# Golden Retrievers Rescue



## pammy1955 (Mar 3, 2009)

www.grinrescue.org

I am a member of this wonderful organization and it so awesome what we have accomplished for our rescued Goldens. Please stop by and take a look...:wave:

Pam


----------



## sharlin (Feb 26, 2007)

Welcome aboard.......You'll find Golden Retriever Rescue well represented here.


----------



## Oaklys Dad (Dec 28, 2005)

Thank you for being involved with rescue. I believe there is a rescue listing on this board. Many here are very active in their local rescues.


----------



## Bogey's Mom (Dec 23, 2008)

You have some beautiful dogs there! Especially this zipper nose boy!

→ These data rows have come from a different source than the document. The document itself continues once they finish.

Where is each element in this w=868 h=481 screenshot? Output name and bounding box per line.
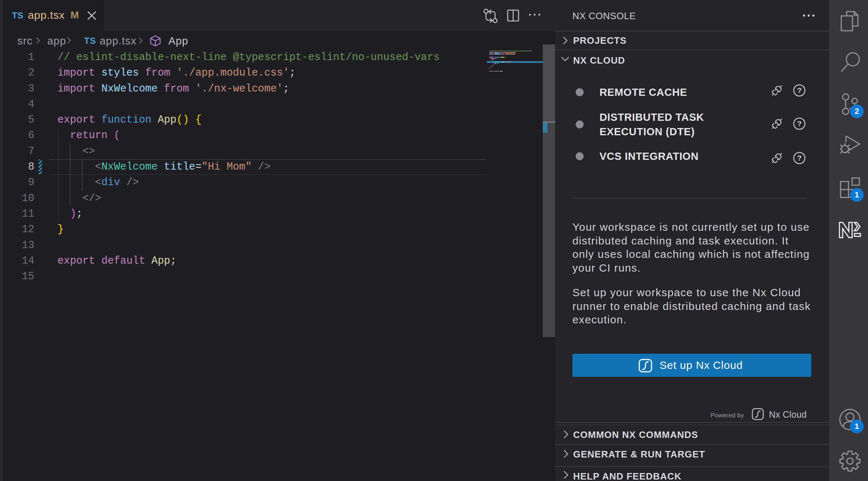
svg-text:?: ? [797,86,802,94]
svg-text:?: ? [797,154,802,162]
svg-text:?: ? [797,119,802,128]
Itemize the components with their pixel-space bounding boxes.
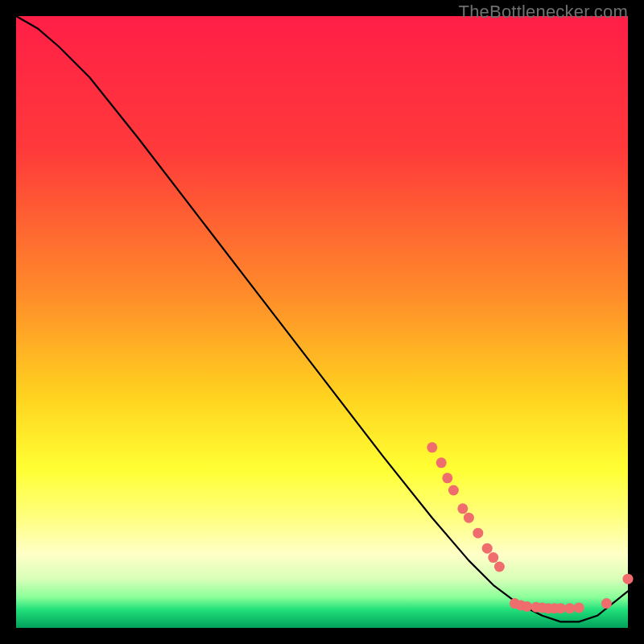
data-point-marker	[564, 603, 575, 613]
data-point-marker	[482, 543, 493, 554]
data-point-marker	[427, 442, 437, 452]
data-point-marker	[574, 602, 584, 613]
data-point-marker	[522, 601, 532, 612]
watermark-text: TheBottlenecker.com	[459, 2, 628, 23]
chart-frame: TheBottlenecker.com	[0, 0, 644, 644]
chart-overlay	[0, 0, 644, 644]
bottleneck-curve	[16, 16, 628, 621]
data-point-marker	[436, 457, 447, 468]
data-point-marker	[601, 598, 612, 609]
data-point-marker	[488, 552, 498, 563]
data-point-marker	[464, 513, 474, 523]
data-point-marker	[473, 528, 483, 539]
data-point-marker	[457, 503, 468, 514]
data-point-marker	[623, 574, 634, 584]
data-point-marker	[448, 485, 459, 496]
data-point-marker	[442, 473, 452, 483]
data-point-marker	[555, 603, 566, 613]
data-point-marker	[494, 562, 505, 572]
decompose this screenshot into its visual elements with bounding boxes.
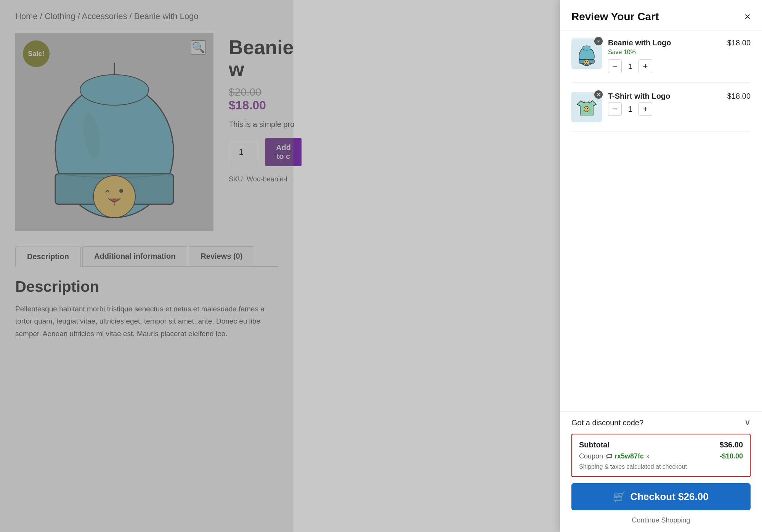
quantity-input[interactable] bbox=[229, 142, 259, 162]
cart-item-save-beanie: Save 10% bbox=[608, 49, 714, 56]
price-area: $20.00 $18.00 bbox=[229, 86, 302, 112]
increase-qty-beanie-button[interactable]: + bbox=[638, 59, 652, 73]
discount-label: Got a discount code? bbox=[571, 418, 643, 427]
svg-point-15 bbox=[587, 61, 589, 62]
cart-item-details-beanie: Beanie with Logo Save 10% − 1 + bbox=[608, 38, 714, 73]
subtotal-box: Subtotal $36.00 Coupon 🏷 rx5w87fc × -$10… bbox=[571, 434, 751, 477]
svg-point-19 bbox=[587, 108, 588, 109]
product-image-container: Sale! 🔍 bbox=[15, 33, 213, 231]
svg-point-6 bbox=[119, 189, 123, 193]
cart-item-price-value-beanie: $18.00 bbox=[720, 38, 751, 47]
remove-item-tshirt-button[interactable]: × bbox=[594, 90, 603, 99]
cart-panel: Review Your Cart × × Bean bbox=[560, 0, 762, 532]
description-section: Description Pellentesque habitant morbi … bbox=[15, 278, 278, 340]
description-heading: Description bbox=[15, 278, 278, 295]
add-to-cart-button[interactable]: Add to c bbox=[265, 138, 302, 166]
cart-item: × T-Shirt with Logo bbox=[571, 92, 751, 132]
coupon-tag-icon: 🏷 bbox=[605, 452, 612, 460]
sale-price: $18.00 bbox=[229, 98, 266, 112]
cart-close-button[interactable]: × bbox=[744, 11, 751, 22]
cart-item-details-tshirt: T-Shirt with Logo − 1 + bbox=[608, 92, 714, 116]
checkout-button[interactable]: 🛒 Checkout $26.00 bbox=[571, 483, 751, 510]
decrease-qty-beanie-button[interactable]: − bbox=[608, 59, 622, 73]
tab-additional-information[interactable]: Additional information bbox=[82, 246, 187, 266]
svg-point-12 bbox=[582, 46, 591, 50]
cart-item-price-value-tshirt: $18.00 bbox=[720, 92, 751, 101]
continue-shopping-link[interactable]: Continue Shopping bbox=[560, 516, 762, 532]
remove-item-beanie-button[interactable]: × bbox=[594, 37, 603, 45]
sale-badge: Sale! bbox=[23, 40, 50, 67]
cart-item-price-tshirt: $18.00 bbox=[720, 92, 751, 101]
svg-point-17 bbox=[584, 106, 589, 112]
cart-title: Review Your Cart bbox=[571, 11, 659, 23]
svg-point-3 bbox=[80, 75, 149, 105]
cart-item: × Beanie with Logo Save 10% − bbox=[571, 38, 751, 83]
product-short-description: This is a simple pro bbox=[229, 120, 302, 129]
cart-item-name-tshirt: T-Shirt with Logo bbox=[608, 92, 714, 101]
coupon-code: rx5w87fc bbox=[614, 452, 644, 460]
subtotal-value: $36.00 bbox=[720, 441, 743, 449]
quantity-tshirt: 1 bbox=[626, 105, 635, 114]
tab-reviews[interactable]: Reviews (0) bbox=[189, 246, 254, 266]
coupon-label: Coupon 🏷 rx5w87fc × bbox=[579, 452, 649, 460]
breadcrumb: Home / Clothing / Accessories / Beanie w… bbox=[15, 11, 278, 21]
decrease-qty-tshirt-button[interactable]: − bbox=[608, 102, 622, 116]
subtotal-label: Subtotal bbox=[579, 441, 610, 449]
original-price: $20.00 bbox=[229, 86, 261, 98]
svg-point-13 bbox=[584, 59, 589, 65]
cart-icon: 🛒 bbox=[613, 491, 626, 503]
product-title: Beanie w bbox=[229, 37, 302, 80]
description-text: Pellentesque habitant morbi tristique se… bbox=[15, 303, 278, 340]
quantity-controls-tshirt: − 1 + bbox=[608, 102, 714, 116]
remove-coupon-button[interactable]: × bbox=[646, 453, 649, 460]
cart-items-list: × Beanie with Logo Save 10% − bbox=[560, 31, 762, 411]
svg-point-18 bbox=[586, 108, 586, 109]
discount-code-section[interactable]: Got a discount code? ∨ bbox=[560, 411, 762, 434]
quantity-controls-beanie: − 1 + bbox=[608, 59, 714, 73]
image-zoom-button[interactable]: 🔍 bbox=[191, 40, 206, 54]
svg-point-14 bbox=[585, 61, 586, 62]
tab-description[interactable]: Description bbox=[15, 247, 81, 267]
cart-item-price-beanie: $18.00 bbox=[720, 38, 751, 47]
coupon-discount-value: -$10.00 bbox=[720, 452, 743, 460]
subtotal-row: Subtotal $36.00 bbox=[579, 441, 743, 449]
checkout-label: Checkout $26.00 bbox=[630, 491, 708, 503]
svg-point-5 bbox=[93, 176, 135, 218]
cart-item-name-beanie: Beanie with Logo bbox=[608, 38, 714, 47]
product-tabs: Description Additional information Revie… bbox=[15, 246, 278, 267]
product-info: Beanie w $20.00 $18.00 This is a simple … bbox=[229, 33, 302, 231]
coupon-text: Coupon bbox=[579, 452, 603, 460]
increase-qty-tshirt-button[interactable]: + bbox=[638, 102, 652, 116]
cart-header: Review Your Cart × bbox=[560, 0, 762, 31]
coupon-row: Coupon 🏷 rx5w87fc × -$10.00 bbox=[579, 452, 743, 460]
quantity-beanie: 1 bbox=[626, 62, 635, 71]
sku: SKU: Woo-beanie-l bbox=[229, 175, 302, 183]
shipping-note: Shipping & taxes calculated at checkout bbox=[579, 463, 743, 470]
discount-chevron-icon: ∨ bbox=[744, 418, 751, 428]
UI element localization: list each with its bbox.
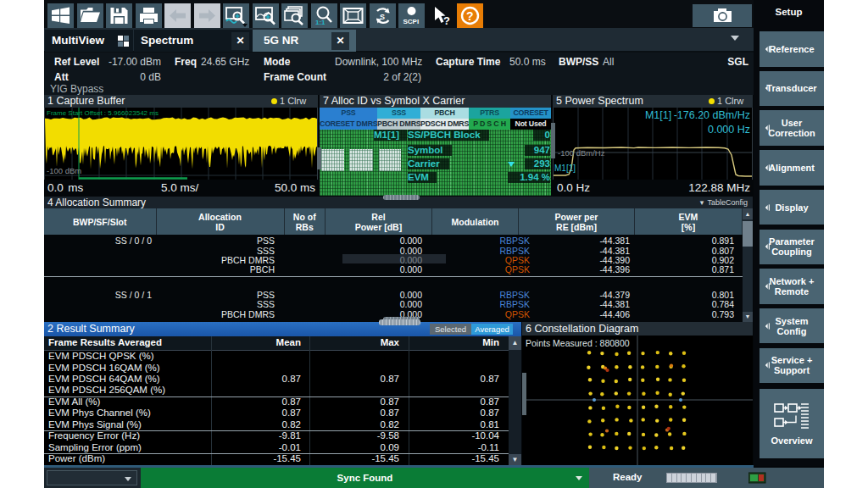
svg-text:M1[1] -176.20 dBm/Hz: M1[1] -176.20 dBm/Hz bbox=[645, 109, 750, 121]
svg-text:M1[1]: M1[1] bbox=[554, 164, 576, 173]
svg-text:?: ? bbox=[443, 14, 450, 27]
svg-text:-100 dBm/Hz: -100 dBm/Hz bbox=[558, 148, 605, 158]
svg-text:1:1: 1:1 bbox=[315, 19, 326, 26]
svg-text:-100 dBm: -100 dBm bbox=[47, 166, 81, 175]
svg-text:0.000 Hz: 0.000 Hz bbox=[708, 124, 750, 136]
svg-text:?: ? bbox=[466, 9, 474, 23]
svg-text:Frame Start Offset : 5.9660235: Frame Start Offset : 5.966023542 ms bbox=[47, 109, 159, 117]
svg-text:S: S bbox=[380, 13, 385, 21]
svg-text:SCPI: SCPI bbox=[403, 18, 420, 25]
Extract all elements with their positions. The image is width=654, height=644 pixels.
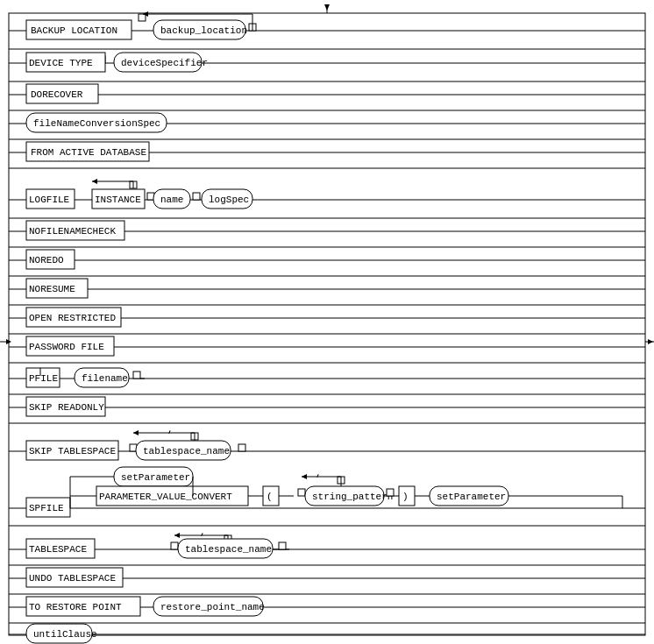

http://www.grinrescue.org/featured-golden-top-menu/323-mojo08138.html


----------



## BeauShel (May 20, 2007)

Thank you for working with the rescues. I love that Mojo with his zipper nose.


----------



## Judi (Feb 26, 2007)

pammy1955 said:


> www.grinrescue.org
> 
> I am a member of this wonderful organization and it so awesome what we have accomplished for our rescued Goldens. Please stop by and take a look...:wave:
> 
> Pam


Is this a new Golden Retriever Rescue group?


----------



## Heidi36oh (Feb 27, 2007)

Hello and welcome, I see you're based out of Ohio, thanks for working with the rescues.


----------



## bwoz (Jul 12, 2007)

Hi and welcome. Make sure you add your website to the list of rescues.
http://www.goldenretrieverforum.com/showthread.php?t=12679


----------